Maria Petkova , PhD 1 , Andrew J. Atkinson , PhD 1 , Joseph Yanni , PhD 1 , Luke Stuart , MRes 1 , Abimbola J. Aminu , MRes 1 , Alexandra D. Ivanova , MSc 6 , Ksenia B. Pustovit , PhD 6 , Connor Geragthy , MBChB 1 , Amy Feather , MRes 1 , Ning Li , PhD 2 , Yu Zhang , PhD 1 , Delvac Oceandy , PhD 1 , Filip Perde , PhD 3 , Peter Molenaar , PhD 4 , 5 , Alicia D’Souza , PhD 1 , Vadim V. Fedorov , PhD 2 , Halina Dobrzynski , PhD , 1 , 7
16 October 2020
The sinus node (SN) is the primary pacemaker of the heart. SN myocytes possess distinctive action potential morphology with spontaneous diastolic depolarization because of a unique expression of ion channels and Ca 2+‐handling proteins. MicroRNAs (miRs) inhibit gene expression. The role of miRs in controlling the expression of genes responsible for human SN pacemaking and conduction has not been explored. The aim of this study was to determine miR expression profile of the human SN as compared with that of non‐pacemaker atrial muscle.

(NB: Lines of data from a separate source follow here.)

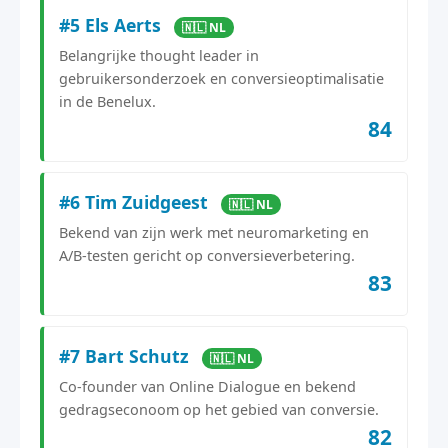
#5 Els Aerts
🇳🇱 NL
Belangrijke thought leader in
gebruikersonderzoek en conversieoptimalisatie
in de Benelux.
84
#6 Tim Zuidgeest
🇳🇱 NL
Bekend van zijn werk met neuromarketing en
A/B-testen gericht op conversieverbetering.
83
#7 Bart Schutz
🇳🇱 NL
Co-founder van Online Dialogue en bekend
gedragseconoom op het gebied van conversie.
82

SN and atrial muscle biopsies were obtained from donor or post‐mortem hearts (n=10), histology/immunolabeling were used to characterize the tissues, TaqMan Human MicroRNA Arrays were used to measure 754 miRs, Ingenuity Pathway Analysis was used to identify miRs controlling SN pacemaker gene expression. Eighteen miRs were significantly more and 48 significantly less abundant in the SN than atrial muscle. The most interesting miR was miR‐486‐3p predicted to inhibit expression of pacemaking channels: HCN1 (hyperpolarization‐activated cyclic nucleotide‐gated 1), HCN4, voltage‐gated calcium channel (Ca v)1.3, and Ca v3.1. A luciferase reporter gene assay confirmed that miR‐486‐3p can control HCN4 expression via its 3′ untranslated region. In ex vivo SN preparations, transfection with miR‐486‐3p reduced the beating rate by ≈35±5% ( P<0.05) and HCN4 expression ( P<0.05).